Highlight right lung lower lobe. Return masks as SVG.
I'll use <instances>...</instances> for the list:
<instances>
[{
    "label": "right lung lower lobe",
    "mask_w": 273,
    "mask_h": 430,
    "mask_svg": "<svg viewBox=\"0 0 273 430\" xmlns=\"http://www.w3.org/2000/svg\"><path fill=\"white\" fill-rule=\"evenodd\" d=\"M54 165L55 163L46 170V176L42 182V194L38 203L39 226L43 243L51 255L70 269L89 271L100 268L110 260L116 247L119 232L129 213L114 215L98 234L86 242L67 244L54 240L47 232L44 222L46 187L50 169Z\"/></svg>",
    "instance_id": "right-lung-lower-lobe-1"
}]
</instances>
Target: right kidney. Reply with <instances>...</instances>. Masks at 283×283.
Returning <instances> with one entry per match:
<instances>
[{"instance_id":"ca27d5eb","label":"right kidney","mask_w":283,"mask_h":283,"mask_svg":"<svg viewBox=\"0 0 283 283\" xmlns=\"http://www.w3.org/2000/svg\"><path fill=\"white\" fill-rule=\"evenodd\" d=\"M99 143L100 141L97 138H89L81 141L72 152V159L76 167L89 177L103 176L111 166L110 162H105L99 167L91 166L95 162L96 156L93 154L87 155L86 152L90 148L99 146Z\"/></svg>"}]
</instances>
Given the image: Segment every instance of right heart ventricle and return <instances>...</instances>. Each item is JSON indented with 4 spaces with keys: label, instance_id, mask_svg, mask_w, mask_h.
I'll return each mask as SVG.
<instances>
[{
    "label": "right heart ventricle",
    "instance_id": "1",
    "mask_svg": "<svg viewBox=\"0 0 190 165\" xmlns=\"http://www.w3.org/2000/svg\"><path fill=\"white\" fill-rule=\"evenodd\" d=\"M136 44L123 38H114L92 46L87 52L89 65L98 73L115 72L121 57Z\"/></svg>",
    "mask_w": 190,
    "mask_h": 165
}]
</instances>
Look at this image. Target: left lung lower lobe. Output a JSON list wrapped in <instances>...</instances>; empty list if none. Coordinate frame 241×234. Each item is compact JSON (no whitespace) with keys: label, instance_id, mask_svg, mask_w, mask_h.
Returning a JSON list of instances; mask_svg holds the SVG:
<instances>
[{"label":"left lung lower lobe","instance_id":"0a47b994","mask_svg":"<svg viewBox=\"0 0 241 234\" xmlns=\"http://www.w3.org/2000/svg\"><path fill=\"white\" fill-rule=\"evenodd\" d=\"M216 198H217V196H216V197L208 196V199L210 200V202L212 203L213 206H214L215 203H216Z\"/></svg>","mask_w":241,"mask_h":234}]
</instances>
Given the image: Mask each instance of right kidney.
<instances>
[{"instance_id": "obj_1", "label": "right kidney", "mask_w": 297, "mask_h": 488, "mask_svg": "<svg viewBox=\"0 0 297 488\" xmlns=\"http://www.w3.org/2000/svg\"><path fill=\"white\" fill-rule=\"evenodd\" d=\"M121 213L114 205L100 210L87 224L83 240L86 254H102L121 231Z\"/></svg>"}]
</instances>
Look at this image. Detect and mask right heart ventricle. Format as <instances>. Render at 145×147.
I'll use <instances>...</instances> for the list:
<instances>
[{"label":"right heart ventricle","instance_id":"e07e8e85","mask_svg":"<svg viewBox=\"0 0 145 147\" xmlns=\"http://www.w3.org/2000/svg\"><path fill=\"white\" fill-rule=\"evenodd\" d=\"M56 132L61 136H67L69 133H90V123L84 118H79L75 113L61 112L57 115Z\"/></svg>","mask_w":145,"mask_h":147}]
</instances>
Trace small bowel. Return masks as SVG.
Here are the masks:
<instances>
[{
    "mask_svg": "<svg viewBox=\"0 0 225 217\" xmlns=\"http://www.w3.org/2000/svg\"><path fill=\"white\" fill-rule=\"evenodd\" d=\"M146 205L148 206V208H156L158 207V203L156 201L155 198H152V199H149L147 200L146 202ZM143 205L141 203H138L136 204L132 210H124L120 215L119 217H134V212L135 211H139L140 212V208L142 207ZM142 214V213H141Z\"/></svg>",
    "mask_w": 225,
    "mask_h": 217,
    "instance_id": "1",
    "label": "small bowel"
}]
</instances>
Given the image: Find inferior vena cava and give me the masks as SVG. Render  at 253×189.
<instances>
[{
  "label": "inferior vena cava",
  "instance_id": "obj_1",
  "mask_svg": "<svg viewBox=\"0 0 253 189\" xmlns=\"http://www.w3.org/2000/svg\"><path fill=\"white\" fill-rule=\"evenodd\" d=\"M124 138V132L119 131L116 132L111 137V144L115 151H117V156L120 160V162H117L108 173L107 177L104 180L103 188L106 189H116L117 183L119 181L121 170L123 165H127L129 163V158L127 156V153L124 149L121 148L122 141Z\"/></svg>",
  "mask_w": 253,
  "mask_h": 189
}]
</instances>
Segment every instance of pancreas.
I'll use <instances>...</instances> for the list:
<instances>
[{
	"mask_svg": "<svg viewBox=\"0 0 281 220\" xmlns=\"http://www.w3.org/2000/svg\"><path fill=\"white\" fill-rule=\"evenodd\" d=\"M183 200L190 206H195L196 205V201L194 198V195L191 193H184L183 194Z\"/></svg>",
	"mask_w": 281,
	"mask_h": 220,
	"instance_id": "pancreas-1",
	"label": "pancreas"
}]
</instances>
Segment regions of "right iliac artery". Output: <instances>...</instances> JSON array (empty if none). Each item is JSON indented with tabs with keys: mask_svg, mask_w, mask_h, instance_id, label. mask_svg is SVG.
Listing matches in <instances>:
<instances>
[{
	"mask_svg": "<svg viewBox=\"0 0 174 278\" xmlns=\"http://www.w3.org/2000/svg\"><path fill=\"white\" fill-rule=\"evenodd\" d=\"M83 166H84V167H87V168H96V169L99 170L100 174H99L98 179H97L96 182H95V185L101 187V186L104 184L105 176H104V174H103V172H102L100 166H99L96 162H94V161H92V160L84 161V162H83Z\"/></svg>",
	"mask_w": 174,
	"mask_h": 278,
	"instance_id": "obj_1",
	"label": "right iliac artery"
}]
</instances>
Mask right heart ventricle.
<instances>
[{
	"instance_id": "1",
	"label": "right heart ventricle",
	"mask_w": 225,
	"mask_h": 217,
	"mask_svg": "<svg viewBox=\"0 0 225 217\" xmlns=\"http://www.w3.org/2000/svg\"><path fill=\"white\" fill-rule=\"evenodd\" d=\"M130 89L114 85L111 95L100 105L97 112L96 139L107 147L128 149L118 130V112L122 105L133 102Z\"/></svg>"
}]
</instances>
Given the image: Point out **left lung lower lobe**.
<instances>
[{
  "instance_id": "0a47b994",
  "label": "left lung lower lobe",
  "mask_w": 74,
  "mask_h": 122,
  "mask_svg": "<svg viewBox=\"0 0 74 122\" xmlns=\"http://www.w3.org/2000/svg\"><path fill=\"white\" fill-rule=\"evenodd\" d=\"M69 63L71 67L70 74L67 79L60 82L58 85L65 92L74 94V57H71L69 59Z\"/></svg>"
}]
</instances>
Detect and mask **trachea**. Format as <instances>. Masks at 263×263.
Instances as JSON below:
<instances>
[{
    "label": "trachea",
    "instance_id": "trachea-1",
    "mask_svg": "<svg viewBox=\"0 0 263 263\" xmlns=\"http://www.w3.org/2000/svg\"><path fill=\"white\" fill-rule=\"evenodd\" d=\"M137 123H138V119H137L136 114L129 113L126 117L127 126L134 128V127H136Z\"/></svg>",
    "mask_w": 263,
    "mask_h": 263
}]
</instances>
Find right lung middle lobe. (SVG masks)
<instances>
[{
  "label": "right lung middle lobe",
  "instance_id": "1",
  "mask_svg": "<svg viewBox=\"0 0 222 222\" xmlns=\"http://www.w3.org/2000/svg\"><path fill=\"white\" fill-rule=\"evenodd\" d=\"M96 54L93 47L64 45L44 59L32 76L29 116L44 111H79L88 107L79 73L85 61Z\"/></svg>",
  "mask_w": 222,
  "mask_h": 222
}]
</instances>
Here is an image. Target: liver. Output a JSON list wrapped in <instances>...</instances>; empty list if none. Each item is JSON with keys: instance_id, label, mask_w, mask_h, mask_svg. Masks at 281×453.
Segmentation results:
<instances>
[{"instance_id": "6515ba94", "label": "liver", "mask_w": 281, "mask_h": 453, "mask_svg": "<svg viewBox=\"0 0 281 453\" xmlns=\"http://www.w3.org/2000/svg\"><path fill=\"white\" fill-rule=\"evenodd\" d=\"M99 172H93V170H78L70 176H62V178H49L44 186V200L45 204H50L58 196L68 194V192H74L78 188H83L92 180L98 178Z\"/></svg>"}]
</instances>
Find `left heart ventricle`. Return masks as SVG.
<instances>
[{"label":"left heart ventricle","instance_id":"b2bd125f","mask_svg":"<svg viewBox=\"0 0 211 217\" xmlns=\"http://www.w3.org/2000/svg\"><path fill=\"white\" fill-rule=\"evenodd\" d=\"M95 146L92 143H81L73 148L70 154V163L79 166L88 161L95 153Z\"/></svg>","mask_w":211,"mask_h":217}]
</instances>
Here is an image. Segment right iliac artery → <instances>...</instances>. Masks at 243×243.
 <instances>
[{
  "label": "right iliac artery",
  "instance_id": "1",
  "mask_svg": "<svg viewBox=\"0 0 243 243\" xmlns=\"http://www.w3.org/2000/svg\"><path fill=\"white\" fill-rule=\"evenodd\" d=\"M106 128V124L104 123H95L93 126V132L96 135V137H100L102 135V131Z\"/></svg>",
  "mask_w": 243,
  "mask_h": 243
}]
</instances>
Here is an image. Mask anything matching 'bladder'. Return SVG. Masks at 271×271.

-*-*-

YOUR INSTRUCTIONS | Type out exactly the span of lines from the one with "Here is an image. Segment" to the end of the material above, counting both end lines, and nothing else.

OUTPUT BELOW |
Here is an image. Segment right iliac artery → <instances>...</instances>. Masks at 243×243.
 <instances>
[{
  "label": "right iliac artery",
  "instance_id": "1",
  "mask_svg": "<svg viewBox=\"0 0 243 243\" xmlns=\"http://www.w3.org/2000/svg\"><path fill=\"white\" fill-rule=\"evenodd\" d=\"M106 128V124L104 123H95L93 126V132L96 135V137H100L102 135V131Z\"/></svg>",
  "mask_w": 243,
  "mask_h": 243
}]
</instances>
Here is an image. Mask anything matching 'bladder'. Return SVG. Masks at 271×271.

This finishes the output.